It almost sounds like a horror movie, well it could well be if you get them on your roses. The large Rose sawfly, Arge pagana, has really increased over the last couple of years and is becoming a real problem on roses. This beautiful insect gets its name sawfly by the way it lays its eggs, it has a sawlike egg laying dagger that it uses to cut into the rose stems to lay its eggs, these cuts can be from 25mm to 75mm in length and it's quite amazing to watch it. Once the eggs are laid, they hatch quite quickly into caperpillers. These little beasts are again pretty obvious compared to other caterpillars. If you get near them, they stick their bodies out trying to look like the veins on a chewed leave, if that doesn't work, its next trick is to fall to the ground and once safe, the crafty little so and so's, then climb back up the plant once the danger has gone! Don't let that fool you though, they will strip your rose bare of leaves faster than you can believe and having up to 3 broods a year, well worth looking out for their tale tell signs of the scar on the young stems on the roses.

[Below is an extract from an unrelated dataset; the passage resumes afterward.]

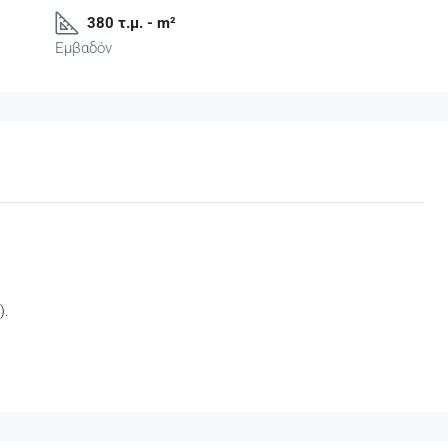
380 τ.μ. - m²
Εμβαδόν
).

Treatment is pretty easy on smaller roses, if you notice the cut lines in time, just cut out the damaged section and add to the green bin or rubbish bags. If they have hatched into hungry caterpillars, place your hand underneath to catch any that will drop off the plant and just squash them in your fingers! If you are a little Squeamish, best way is to put a tray underneath the branch and tap them onto it and then add to green waste bin. If they are really covering the plant or covering a climbing rose, spraying maybe the only choice, sometimes putting a white sheet underneath and then try and blast them off with a high pressure blast of water and stamp on what falls down or collect into a plastic tub and leave them out for the birds otherwise a spraying with something like provado will kill most of them on the plant, try and spray first thing in the morning or last thing at night to avoid other insects. This is always a last resort for me. I prefer to use as little insecticides as possible.
Anyway just watch out for these little beasties on your roses before they strip them of most their leaves!